(Beginning of Dataset content)

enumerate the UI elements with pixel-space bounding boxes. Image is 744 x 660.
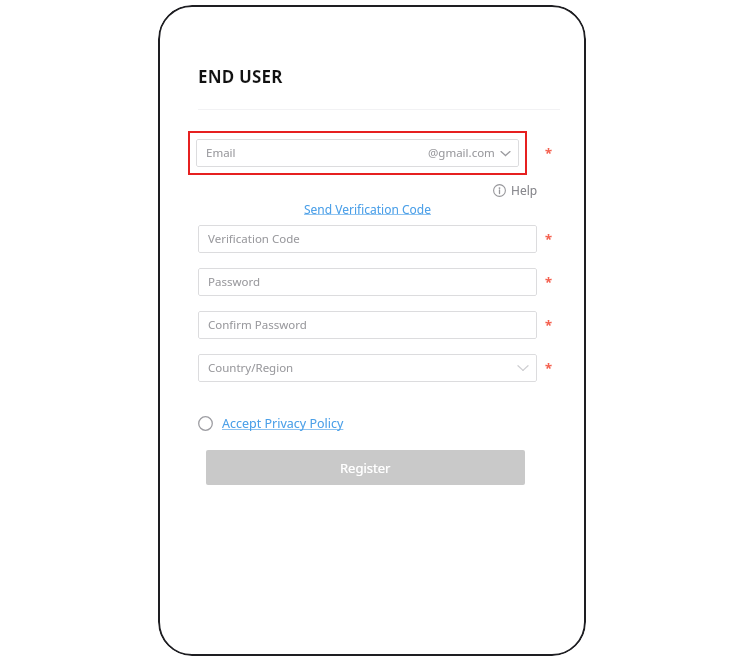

(End of Dataset content)
(Beginning of Dataset content)

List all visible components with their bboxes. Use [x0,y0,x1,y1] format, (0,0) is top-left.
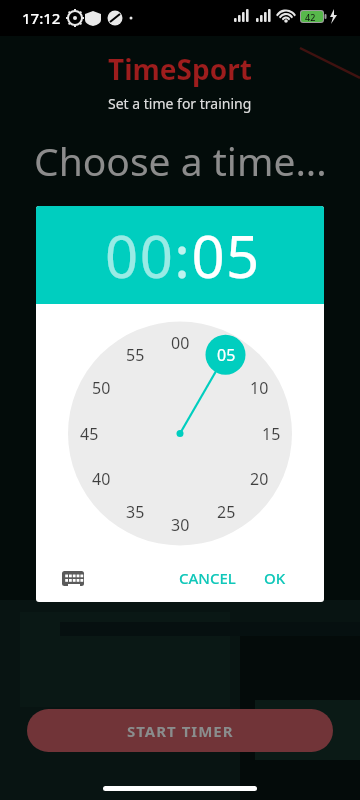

(End of Dataset content)
(Beginning of Dataset content)

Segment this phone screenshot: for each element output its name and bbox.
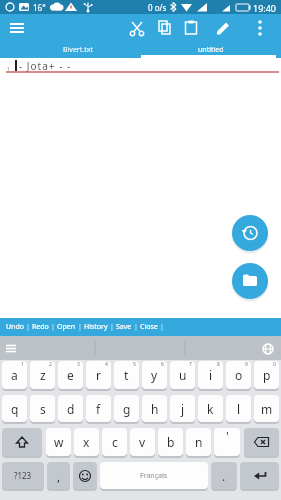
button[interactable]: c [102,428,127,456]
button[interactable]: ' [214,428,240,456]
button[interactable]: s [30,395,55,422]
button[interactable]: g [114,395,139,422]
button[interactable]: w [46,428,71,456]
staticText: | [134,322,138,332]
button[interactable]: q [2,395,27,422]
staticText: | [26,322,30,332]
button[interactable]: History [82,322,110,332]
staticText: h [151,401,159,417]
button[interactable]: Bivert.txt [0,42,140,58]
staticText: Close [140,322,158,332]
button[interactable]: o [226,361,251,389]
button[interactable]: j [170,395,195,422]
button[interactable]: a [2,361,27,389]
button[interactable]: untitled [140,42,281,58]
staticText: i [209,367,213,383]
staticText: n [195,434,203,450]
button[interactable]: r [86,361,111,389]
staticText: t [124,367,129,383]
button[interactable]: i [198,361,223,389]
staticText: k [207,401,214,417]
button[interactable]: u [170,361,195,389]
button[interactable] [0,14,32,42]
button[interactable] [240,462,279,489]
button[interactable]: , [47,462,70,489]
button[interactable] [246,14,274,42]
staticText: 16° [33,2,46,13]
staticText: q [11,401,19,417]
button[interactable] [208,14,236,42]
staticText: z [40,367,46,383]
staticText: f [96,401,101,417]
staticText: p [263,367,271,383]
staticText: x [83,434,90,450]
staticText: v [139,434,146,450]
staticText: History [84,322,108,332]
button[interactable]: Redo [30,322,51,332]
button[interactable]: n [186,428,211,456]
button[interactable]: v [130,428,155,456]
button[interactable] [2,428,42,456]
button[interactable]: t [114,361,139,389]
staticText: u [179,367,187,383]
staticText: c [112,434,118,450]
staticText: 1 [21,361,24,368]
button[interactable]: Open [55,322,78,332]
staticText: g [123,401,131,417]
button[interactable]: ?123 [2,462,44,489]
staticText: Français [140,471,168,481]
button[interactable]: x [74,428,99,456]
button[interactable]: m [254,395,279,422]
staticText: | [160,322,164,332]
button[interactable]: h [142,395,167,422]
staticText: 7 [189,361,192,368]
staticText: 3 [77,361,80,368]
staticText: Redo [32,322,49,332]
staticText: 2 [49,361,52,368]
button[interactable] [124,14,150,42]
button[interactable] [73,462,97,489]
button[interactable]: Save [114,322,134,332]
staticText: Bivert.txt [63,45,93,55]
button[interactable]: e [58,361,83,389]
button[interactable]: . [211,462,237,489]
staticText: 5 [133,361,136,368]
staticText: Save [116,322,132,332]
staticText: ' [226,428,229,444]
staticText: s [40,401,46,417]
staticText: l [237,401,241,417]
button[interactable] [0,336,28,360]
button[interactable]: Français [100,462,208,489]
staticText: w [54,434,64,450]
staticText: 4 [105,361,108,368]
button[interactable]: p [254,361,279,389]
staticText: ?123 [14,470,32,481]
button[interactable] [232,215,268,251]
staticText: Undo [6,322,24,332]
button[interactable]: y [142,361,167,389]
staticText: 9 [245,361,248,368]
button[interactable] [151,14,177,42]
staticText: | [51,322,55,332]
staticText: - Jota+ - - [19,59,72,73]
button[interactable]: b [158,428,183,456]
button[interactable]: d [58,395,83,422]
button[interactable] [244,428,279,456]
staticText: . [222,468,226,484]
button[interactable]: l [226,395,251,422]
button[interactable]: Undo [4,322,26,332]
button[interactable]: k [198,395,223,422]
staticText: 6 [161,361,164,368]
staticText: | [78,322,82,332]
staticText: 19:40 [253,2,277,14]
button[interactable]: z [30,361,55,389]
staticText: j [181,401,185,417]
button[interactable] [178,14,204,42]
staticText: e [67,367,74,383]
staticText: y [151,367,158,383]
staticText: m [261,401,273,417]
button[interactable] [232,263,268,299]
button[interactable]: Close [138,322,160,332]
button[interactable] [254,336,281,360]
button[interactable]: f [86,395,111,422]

(End of Dataset content)

● **Task objective**: Copy every line in the records above that contains the word "with".

● **Answer box**:
enumerate the UI elements with pixel-space bounding boxes. Image is 744 x 660.
List all visible components with their bboxes. Use [x0,y0,x1,y1] format, (0,0) is top-left.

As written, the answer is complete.